When to call the doctor: Call if pain or itching becomes intense, or if the vein looks purple or large, which means it could have a clot in it.
Long-term care: The majority of hemorrhoids resolve on their own. Topical medications can speed recovery. Rarely, surgery is needed.
After delivery, you will bleed as the uterus contracts back to its original size. The bleeding shouldn't be a lot heavier than a normal period. But sometimes, a piece of the placenta is left inside, which can lead to heavy bleeding. "You can also bleed heavily if you do too much activity," Dr. Bohon says.
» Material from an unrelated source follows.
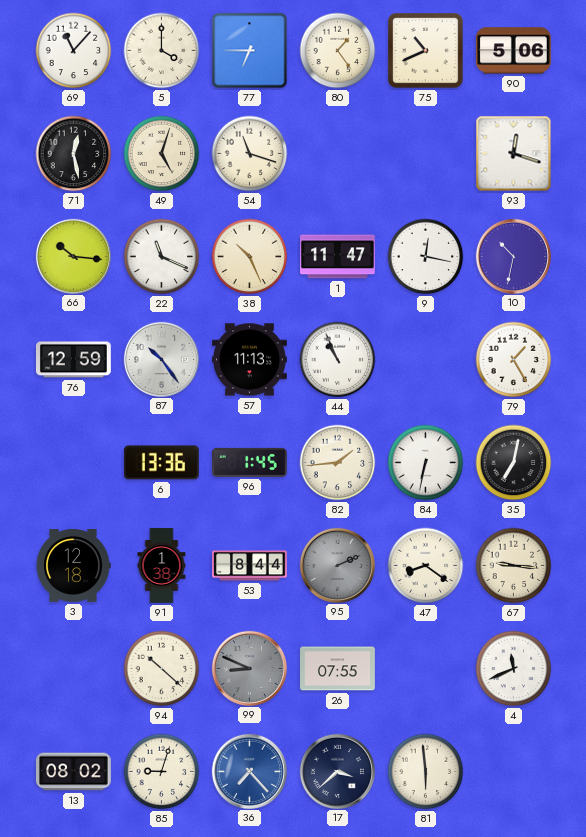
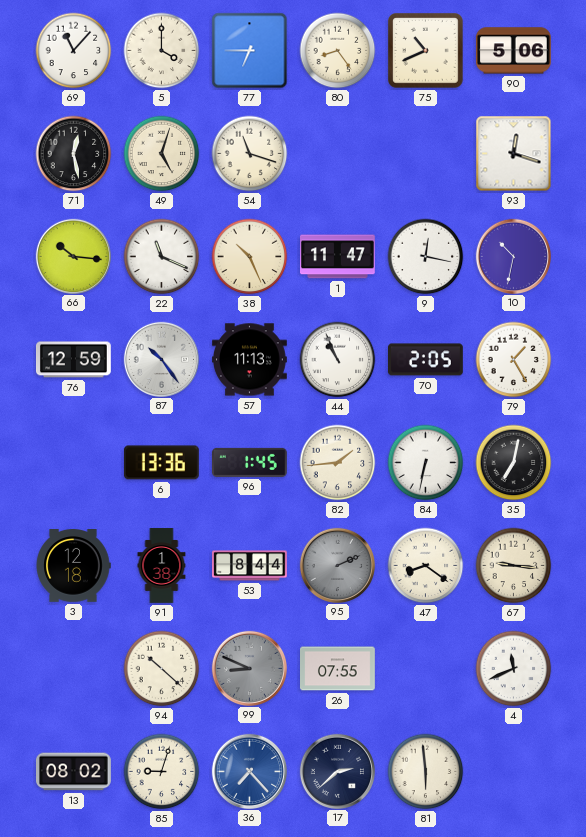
80: 1:24 -> 8:24
70: none -> 2:05
17: 3:38 -> 2:38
How to treat it: If you lie down and the bleeding subsides, that's a sign you've been overexerting yourself and should take it easy. But if rest doesn't help and your doctor suspects retained placenta -- part or all of your placenta is still inside -- you will need a dilation and curettage, or D&C, to clean out your uterus.
When to call the doctor: If you're soaking more than one pad an hour or passing clots that are as big as a lemon, you need medical attention.
Long-term care: You may be anemic and tired after blood loss, so your doctor may prescribe iron supplements and plenty of rest.